There’s more about music as torture from: http://www.theguardian.com/world/2008/jun/19/usa.guantanamo
“…………..many people think that torture by music is little more than a rather irritating enforced encounter with someone else’s iPod. Binyam Mohamed, the British resident who is still held in Guantánamo Bay, knows a bit about such torture. The CIA rendered him to Morocco, where his torturers repeatedly took a razor blade to his penis throughout an 18-month ordeal”.
“When I later sat across from him in the cell, he described how psyops methods were worse than this. He could anticipate physical pain, he said, and know that it would eventually end. But the experience of slipping into madness as a result of torture by music was something quite different”.
“Imagine you are given a choice,” he said. “Lose your sight or lose your mind.” While having your eyes gouged out would be horrendous, there is little doubt which you would choose”.
Indeed my family and I feel like prisoners of a noise dictatorship. The noise is aggressively and cruelly forced into our home, lives, minds and bodies before and after dawn and in the evening for seven and a half hours each and every day. We feel as though we are constantly under attack and being psychologically tortured and physically harmed.
The comments of medicaldaily.com do not however cover the harm that noise can cause to human health. The World Health Organisation clearly states that “Noise Can Kill” and the Environmental Protection Agency says it is a “Silent Killer”. There is much evidence for the harm noise can cause, including birth defects, learning, reading and other cognitive difficulties, heart attacks and more!
Under the heading of “HISTORY OF SOUND TORTURE” medicaldaily.com states: Sound torture is nothing new. In fact, using sound to psychologically attack an enemy has roots in the ancient Aztec culture. The Aztec “Death Whistle” served a variety of purposes from human sacrifice rituals to warfare. During a siege on enemy territory, the Aztecs warriors would sound the “Death Whistle” in an effort to cause their enemies psychological discomfort before the impending battle. The skull-shaped tool produces a terrifying screech that has to be heard to be believed:
The U.S. has also employed sound torture outside of the Iraqi War. In December 1989, Panama’s military dictator Manual Noriega took refuge in the Vatican Embassy a few days after President George Bush launched Operation Just Cause, an invasion of Panama aimed toward overthrowing Noriega.

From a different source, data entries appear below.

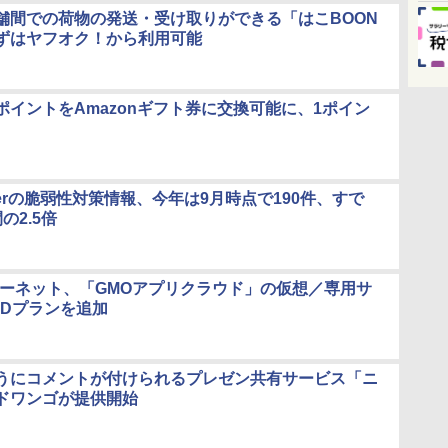
舗間での荷物の発送・受け取りができる「はこBOON
、まずはヤフオク！から利用可能
ポイントをAmazonギフト券に交換可能に、1ポイン
Playerの脆弱性対策情報、今年は9月時点で190件、すで
の2.5倍
ターネット、「GMOアプリクラウド」の仮想／専用サ
SDプランを追加
うにコメントが付けられるプレゼン共有サービス「ニ
ドワンゴが提供開始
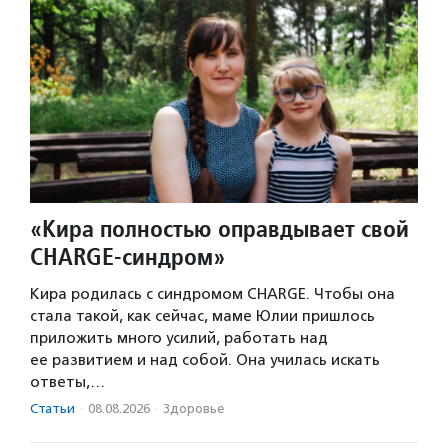
«Кира полностью оправдывает свой
CHARGE-синдром»
Кира родилась с синдромом CHARGE. Чтобы она
стала такой, как сейчас, маме Юлии пришлось
приложить много усилий, работать над
ее развитием и над собой. Она училась искать
ответы,…
Статьи
·
08.08.2026
·
Здоровье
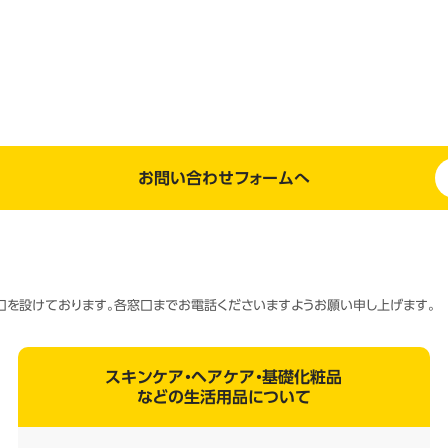
お問い合わせフォームへ
窓口を設けております。各窓口までお電話くださいますようお願い申し上げます。
スキンケア・ヘアケア・基礎化粧品
などの生活用品について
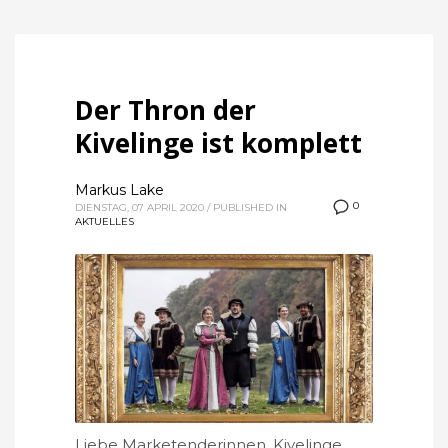
Der Thron der
Kivelinge ist komplett
Markus Lake
0
DIENSTAG, 07 APRIL 2020
/
PUBLISHED IN
AKTUELLES
Liebe Marketenderinnen, Kivelinge,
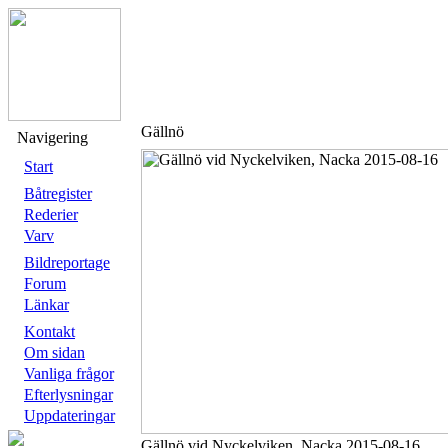
Gällnö
Navigering
Start
Båtregister
Rederier
Varv
Bildreportage
Forum
Länkar
Kontakt
Om sidan
Vanliga frågor
Efterlysningar
Uppdateringar
Gällnö vid Nyckelviken, Nacka 2015-08-16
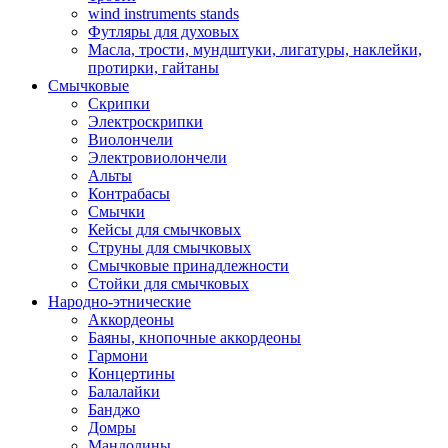
wind instruments stands
Футляры для духовых
Масла, трости, мундштуки, лигатуры, наклейки,
протирки, гайтаны
Смычковые
Скрипки
Электроскрипки
Виолончели
Электровиолончели
Альты
Контрабасы
Смычки
Кейсы для смычковых
Струны для смычковых
Смычковые принадлежности
Стойки для смычковых
Народно-этнические
Аккордеоны
Баяны, кнопочные аккордеоны
Гармони
Концертины
Балалайки
Банджо
Домры
Мандолины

The U.S. military broadcasted a playlist that included Led Zeppelin, Black Sabbath, Guns N’ Roses, and Van Halen’s “Panama” over a military radio station.

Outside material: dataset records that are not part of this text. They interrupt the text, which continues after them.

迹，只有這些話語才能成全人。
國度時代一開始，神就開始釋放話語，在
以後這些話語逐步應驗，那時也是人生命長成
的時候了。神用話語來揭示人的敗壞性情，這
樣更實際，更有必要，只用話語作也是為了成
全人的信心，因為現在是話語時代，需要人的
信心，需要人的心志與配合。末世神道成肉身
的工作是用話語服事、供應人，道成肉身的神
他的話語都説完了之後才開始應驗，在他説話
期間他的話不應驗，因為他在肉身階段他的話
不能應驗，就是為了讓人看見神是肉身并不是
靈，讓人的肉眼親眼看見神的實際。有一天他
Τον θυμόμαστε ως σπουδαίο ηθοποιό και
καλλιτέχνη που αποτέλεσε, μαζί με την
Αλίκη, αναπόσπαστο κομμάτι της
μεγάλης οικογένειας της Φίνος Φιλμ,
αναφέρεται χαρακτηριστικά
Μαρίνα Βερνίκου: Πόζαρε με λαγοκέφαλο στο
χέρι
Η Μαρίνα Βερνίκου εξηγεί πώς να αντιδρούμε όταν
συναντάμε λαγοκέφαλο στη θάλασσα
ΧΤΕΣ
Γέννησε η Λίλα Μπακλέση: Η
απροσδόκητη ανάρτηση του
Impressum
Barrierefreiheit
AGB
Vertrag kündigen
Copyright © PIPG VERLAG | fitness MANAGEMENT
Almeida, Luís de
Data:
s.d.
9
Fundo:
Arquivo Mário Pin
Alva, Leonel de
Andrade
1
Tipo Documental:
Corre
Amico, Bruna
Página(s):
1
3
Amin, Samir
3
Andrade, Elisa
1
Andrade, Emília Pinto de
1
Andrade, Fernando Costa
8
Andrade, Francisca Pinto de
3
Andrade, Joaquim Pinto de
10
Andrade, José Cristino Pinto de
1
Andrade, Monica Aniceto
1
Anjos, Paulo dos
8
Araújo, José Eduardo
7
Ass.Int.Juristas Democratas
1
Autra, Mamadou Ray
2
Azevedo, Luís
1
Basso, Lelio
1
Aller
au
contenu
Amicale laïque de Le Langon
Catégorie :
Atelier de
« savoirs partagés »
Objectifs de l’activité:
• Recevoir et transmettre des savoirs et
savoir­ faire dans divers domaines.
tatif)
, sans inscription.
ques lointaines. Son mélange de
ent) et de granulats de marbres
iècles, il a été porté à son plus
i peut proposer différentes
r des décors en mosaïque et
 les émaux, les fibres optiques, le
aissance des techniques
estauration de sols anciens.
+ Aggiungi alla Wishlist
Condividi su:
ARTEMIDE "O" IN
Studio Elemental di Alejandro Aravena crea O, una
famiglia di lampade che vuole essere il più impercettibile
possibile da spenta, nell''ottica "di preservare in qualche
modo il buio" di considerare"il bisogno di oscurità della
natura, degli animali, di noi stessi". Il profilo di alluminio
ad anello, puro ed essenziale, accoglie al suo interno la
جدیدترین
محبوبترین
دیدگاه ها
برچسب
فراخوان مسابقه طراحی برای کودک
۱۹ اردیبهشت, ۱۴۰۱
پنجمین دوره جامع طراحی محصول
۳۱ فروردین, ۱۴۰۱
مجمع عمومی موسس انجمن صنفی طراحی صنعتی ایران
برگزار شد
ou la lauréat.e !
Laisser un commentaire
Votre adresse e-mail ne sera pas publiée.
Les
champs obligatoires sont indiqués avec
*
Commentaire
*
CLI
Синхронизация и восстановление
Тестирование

While General James D. Thurman said music acted as a “sound barrier” that would prevent journalists from listening in on negotiations with Noriega supporters, none could dismiss the psychological pressure it put on both the Vatican Embassy and Noriega. Noriega surrendered to the U.S. military on Jan. 3, 1990, after 10 days of listening to the hard rock playlist.

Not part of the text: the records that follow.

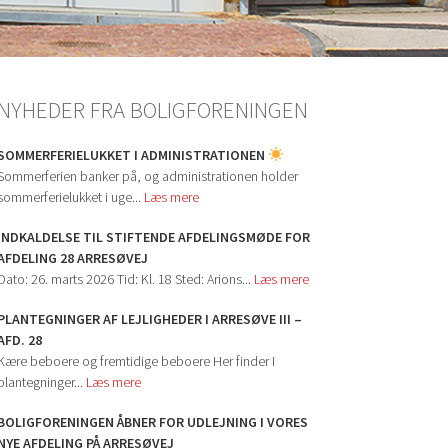
NYHEDER FRA BOLIGFORENINGEN
SOMMERFERIELUKKET I ADMINISTRATIONEN
Sommerferien banker på, og administrationen holder
sommerferielukket i uge...
Læs mere
INDKALDELSE TIL STIFTENDE AFDELINGSMØDE FOR
AFDELING 28 ARRESØVEJ
Dato: 26. marts 2026 Tid: Kl. 18 Sted: Arions...
Læs mere
PLANTEGNINGER AF LEJLIGHEDER I ARRESØVE III –
AFD. 28
Kære beboere og fremtidige beboere Her finder I
plantegninger...
Læs mere
BOLIGFORENINGEN ÅBNER FOR UDLEJNING I VORES
NYE AFDELING PÅ ARRESØVEJ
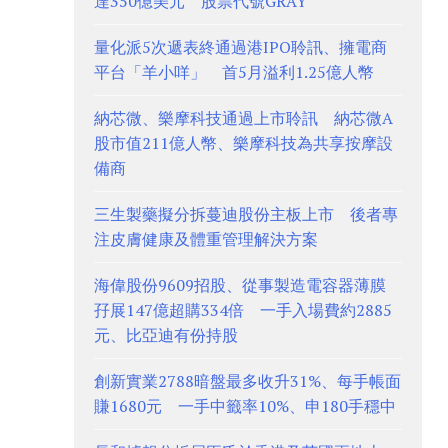
達350億美元 股票代號GRAY
量化派5次遞表終通過港IPO聆訊、擁電商
平台「羊小咩」 首5月溢利1.25億人幣
納芯微、樂摩科技通過上市聆訊 納芯微A
股市值211億人幣、樂摩科技為共享按摩設
備商
三生製藥擬分拆蔓迪股份主板上市 後者專
注皮膚健康及體重管理解決方案
海偉股份9609招股、從事製造電容器薄膜
孖展147億超購334倍 一手入場費約2885
元、比亞迪有份持股
創新實業2788暗盤最多收升31%、每手帳面
賺1680元 一手中籤率10%、申180手穩中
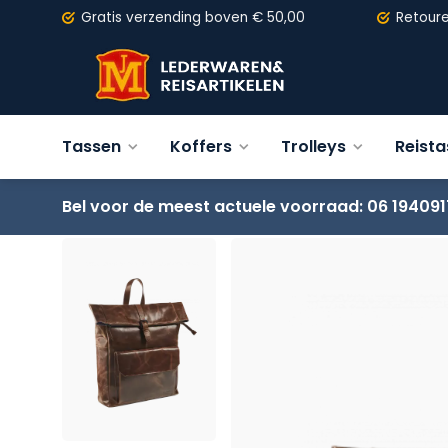
Gratis verzending
boven € 50,00
Retour
Tassen
Koffers
Trolleys
Reist
Bel voor de meest actuele voorraad: 06 194091
Terug
MAVERICK Lederen Rolltop rugzak - laptopv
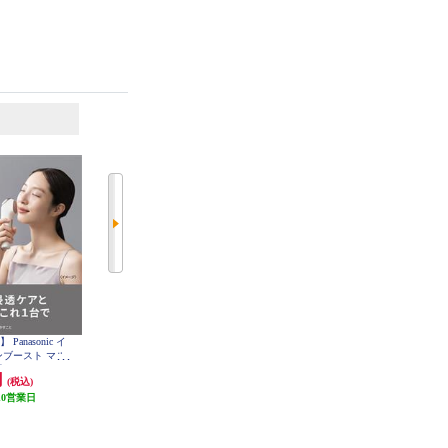
6
7
位
位
位
anasonic イ
ヤーマン リフトロジーSP YJFD2
Brighte エレキリフトナチュラル(E
LEKI LIFT Natural) BRT-FL170MB
ンブースト マル
 EH-SS85-W
円
58,300円
18,700円
(税込)
(税込)
(税込)
10営業日
5,830円分ポイント還元
1,870円分ポイント還元
発送目安:
5営業日
発送目安:
即納（在庫あり）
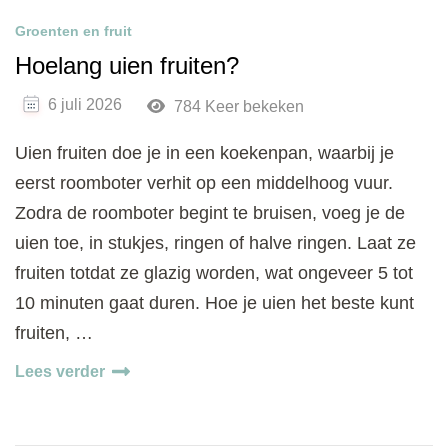
Groenten en fruit
Hoelang uien fruiten?
6 juli 2026
784 Keer bekeken
Uien fruiten doe je in een koekenpan, waarbij je
eerst roomboter verhit op een middelhoog vuur.
Zodra de roomboter begint te bruisen, voeg je de
uien toe, in stukjes, ringen of halve ringen. Laat ze
fruiten totdat ze glazig worden, wat ongeveer 5 tot
10 minuten gaat duren. Hoe je uien het beste kunt
fruiten, …
Lees verder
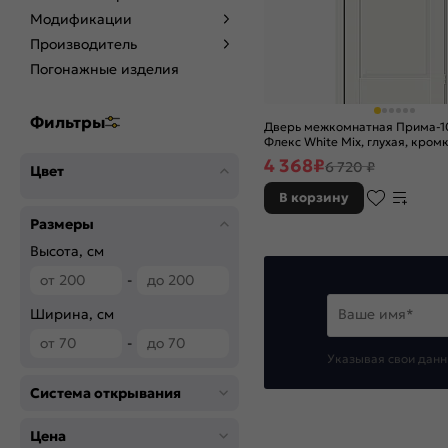
Модификации
Производитель
Погонажные изделия
Фильтры
Дверь межкомнатная Прима-1
Флекс White Mix, глухая, кромк
царговая
4 368
₽
6 720 ₽
Цвет
В корзину
Размеры
Высота, см
-
Ширина, см
Ваше имя*
-
Указывая свои данн
Система открывания
Цена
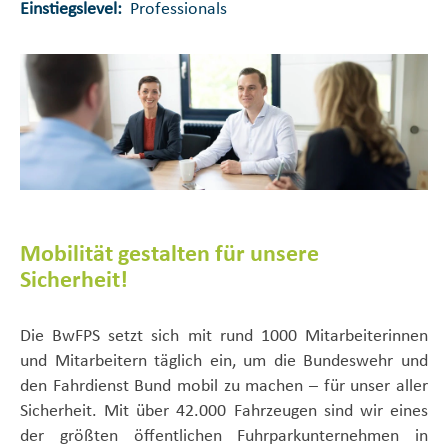
Einstiegslevel:
Professionals
Mobilität gestalten für unsere
Sicherheit!
Die BwFPS setzt sich mit rund 1000 Mitarbeiterinnen
und Mitarbeitern täglich ein, um die Bundeswehr und
den Fahrdienst Bund mobil zu machen – für unser aller
Sicherheit. Mit über 42.000 Fahrzeugen sind wir eines
der größten öffentlichen Fuhrparkunternehmen in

Between Feb. 28 and April 19, 1993, federal and state military and law enforcement in Texas executed what is now known as the Waco siege. The siege took place at the Mount Carmel Center that housed the Branch Davidians, a religious group led by David Koresh. Over the course of seven weeks, the FBI used an unconventional playlist that included Tibetan chants, Christmas carols, and Nancy Sinatra’s “These Boots Are Made for Walkin’” to weaken the will of besieged Koresh followers. In the end, a fire allegedly started by sect members killed 76 people, including Koresh.